FDHT-LSTM achieves high accuracy with only a few thousand parameters.

Our method reduces model size by over 10,000 times compared to previous models.

FDHT-LSTM outperforms state-of-the-art compressed RNNs in both size and accuracy.

Abstract

Recurrent Neural Networks (RNNs) have been widely used in sequence analysis and modeling. However, when processing high-dimensional data, RNNs typically require very large model sizes, thereby bringing a series of deployment challenges. Although various prior works have been proposed to reduce the RNN model sizes, executing RNN models in resource-restricted environments is still a very challenging problem. In this paper, we propose to develop extremely compact RNN models with fully decomposed hierarchical Tucker (FDHT) structure.

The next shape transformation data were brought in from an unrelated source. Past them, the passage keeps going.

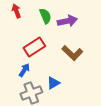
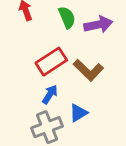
brown L-shape: (72, 53) -> (88, 70), moved
blue arrow: (24, 70) -> (50, 94), moved

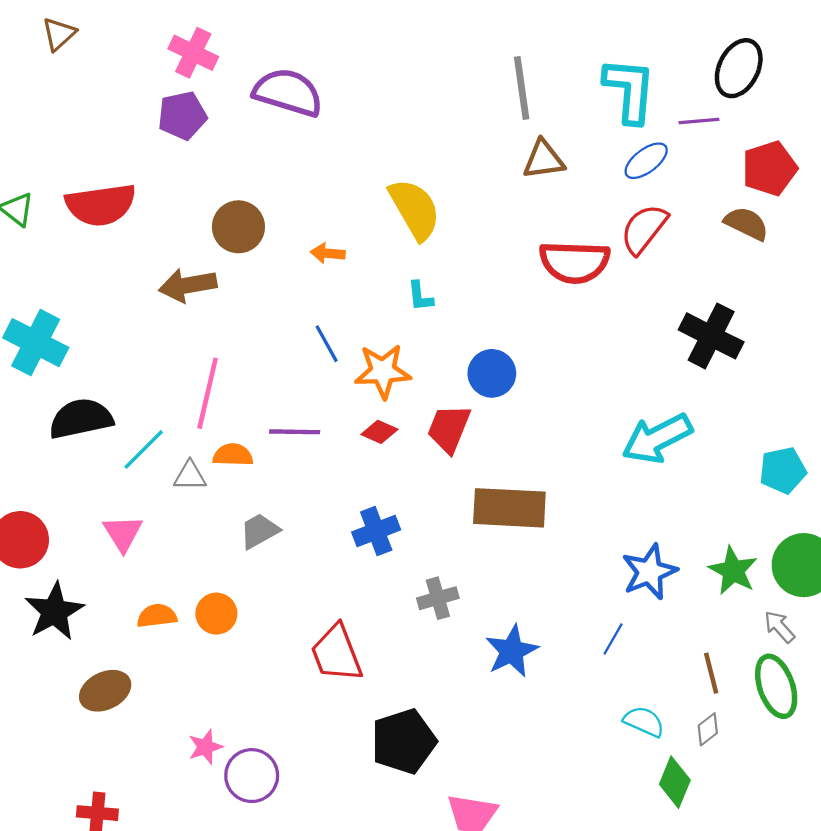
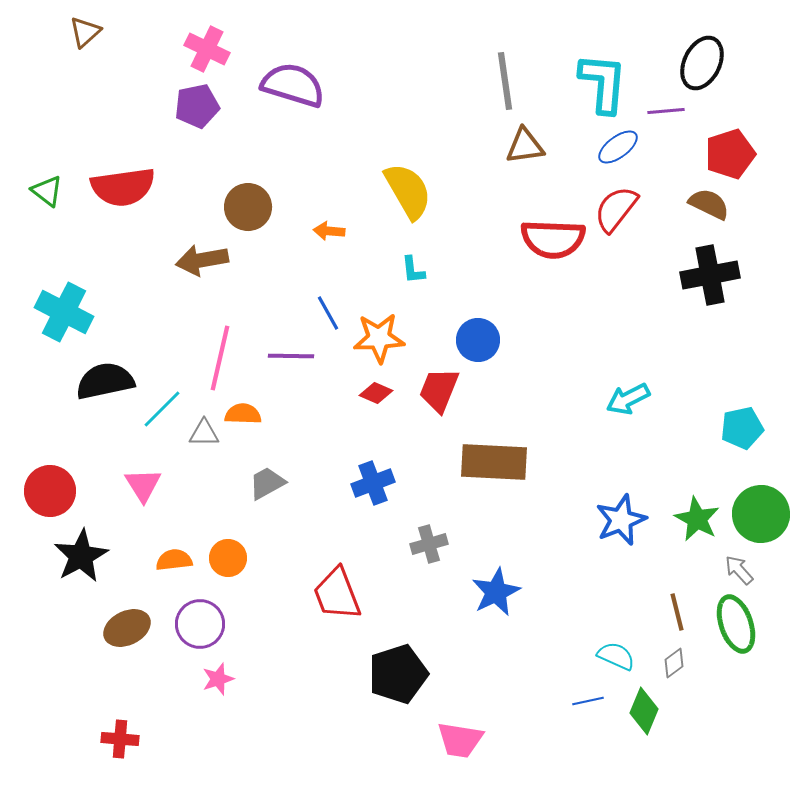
black cross: (711, 336) -> (710, 275), moved, turned -38
purple line: (295, 432) -> (291, 356), moved
cyan arrow: (657, 438) -> (628, 399), size x0.7
blue line: (613, 639) -> (588, 701), moved, turned 48
purple circle: (252, 776) -> (200, 624), moved

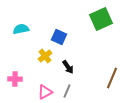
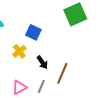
brown line: (112, 78) -> (62, 73), moved

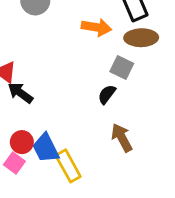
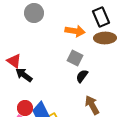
gray square: (122, 68) -> (75, 58), moved

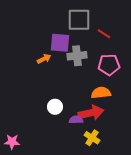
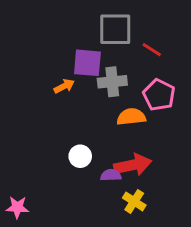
pink pentagon: (109, 65) -> (159, 95), turned 30
orange semicircle: (101, 93) -> (131, 117), moved

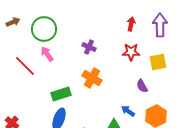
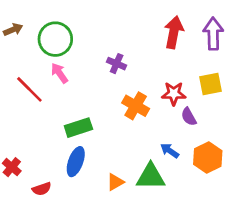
red arrow: (131, 24) -> (174, 32), size x1.6
red star: (131, 52) -> (174, 94), moved
orange cross: (92, 78) -> (136, 106), moved

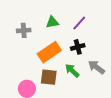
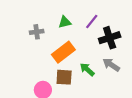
black cross: (78, 47) -> (110, 38), moved, size x1.5

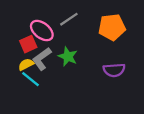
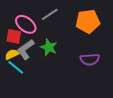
red square: (28, 44) -> (14, 36), turned 35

The HT decomposition does not only provide much higher storage cost reduction than the other tensor decomposition approaches but also brings better accuracy performance improvement for the compact RNN models. Meanwhile, unlike the existing tensor decomposition-based methods that can only decompose the input-to-hidden layer of RNNs, our proposed fully decomposition approach enables the comprehensive compression for the entire RNN models with maintaining very high accuracy. Our experimental results on several popular video recognition datasets show that our proposed fully decomposed hierarchical tucker-based LSTM (FDHT-LSTM) is extremely compact and highly efficient. To the best of our knowledge, FDHT-LSTM, for the first time, consistently achieves very high accuracy with only few thousand parameters (3,132 to 8,808) on different datasets. Compared with the state-of-the-art compressed RNN models, such as TT-LSTM, TR-LSTM and BT-LSTM, our FDHT-LSTM simultaneously enjoys both order-of-magnitude (3,985x to 10,711x) fewer parameters and significant accuracy improvement (0.6% to 12.7%).